PROBLEM → Please reproduce the data exactly, though every picture must stay out.

DATASET RECORDS →
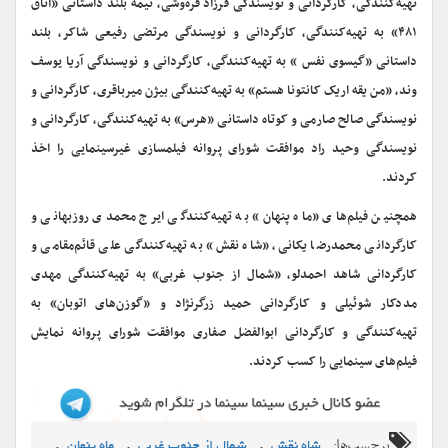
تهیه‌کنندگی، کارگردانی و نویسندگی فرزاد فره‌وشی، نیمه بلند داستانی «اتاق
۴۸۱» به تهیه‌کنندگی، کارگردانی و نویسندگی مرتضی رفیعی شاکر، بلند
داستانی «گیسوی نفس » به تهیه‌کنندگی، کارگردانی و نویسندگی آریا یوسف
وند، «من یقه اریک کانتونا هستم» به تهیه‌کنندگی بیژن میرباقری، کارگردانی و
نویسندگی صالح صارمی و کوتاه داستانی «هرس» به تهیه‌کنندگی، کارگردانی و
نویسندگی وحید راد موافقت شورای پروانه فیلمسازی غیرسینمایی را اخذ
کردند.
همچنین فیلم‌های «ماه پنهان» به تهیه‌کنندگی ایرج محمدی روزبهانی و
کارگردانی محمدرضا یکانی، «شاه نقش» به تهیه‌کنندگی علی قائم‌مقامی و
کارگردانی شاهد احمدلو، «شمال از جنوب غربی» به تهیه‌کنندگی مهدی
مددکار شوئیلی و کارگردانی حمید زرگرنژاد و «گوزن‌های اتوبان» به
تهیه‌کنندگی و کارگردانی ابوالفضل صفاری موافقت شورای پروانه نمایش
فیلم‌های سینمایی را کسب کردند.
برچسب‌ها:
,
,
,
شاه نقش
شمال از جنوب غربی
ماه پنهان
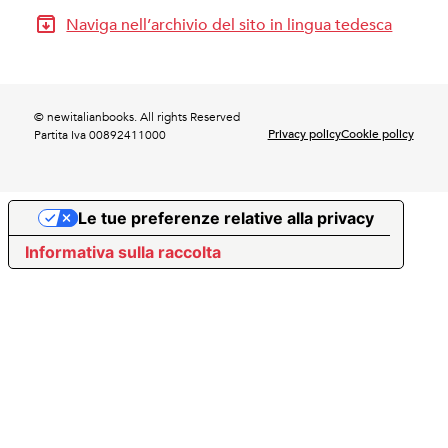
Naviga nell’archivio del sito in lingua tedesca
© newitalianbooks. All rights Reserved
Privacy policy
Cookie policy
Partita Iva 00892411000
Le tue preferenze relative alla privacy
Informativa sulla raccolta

FINISHED EXERCISE →
تهیه‌کنندگی، کارگردانی و نویسندگی فرزاد فره‌وشی، نیمه بلند داستانی «اتاق
۴۸۱» به تهیه‌کنندگی، کارگردانی و نویسندگی مرتضی رفیعی شاکر، بلند
داستانی «گیسوی نفس » به تهیه‌کنندگی، کارگردانی و نویسندگی آریا یوسف
وند، «من یقه اریک کانتونا هستم» به تهیه‌کنندگی بیژن میرباقری، کارگردانی و
نویسندگی صالح صارمی و کوتاه داستانی «هرس» به تهیه‌کنندگی، کارگردانی و
نویسندگی وحید راد موافقت شورای پروانه فیلمسازی غیرسینمایی را اخذ
کردند.
همچنین فیلم‌های «ماه پنهان» به تهیه‌کنندگی ایرج محمدی روزبهانی و
کارگردانی محمدرضا یکانی، «شاه نقش» به تهیه‌کنندگی علی قائم‌مقامی و
کارگردانی شاهد احمدلو، «شمال از جنوب غربی» به تهیه‌کنندگی مهدی
مددکار شوئیلی و کارگردانی حمید زرگرنژاد و «گوزن‌های اتوبان» به
تهیه‌کنندگی و کارگردانی ابوالفضل صفاری موافقت شورای پروانه نمایش
فیلم‌های سینمایی را کسب کردند.
برچسب‌ها:
,
,
,
شاه نقش
شمال از جنوب غربی
ماه پنهان
Naviga nell’archivio del sito in lingua tedesca
© newitalianbooks. All rights Reserved
Privacy policy
Cookie policy
Partita Iva 00892411000
Le tue preferenze relative alla privacy
Informativa sulla raccolta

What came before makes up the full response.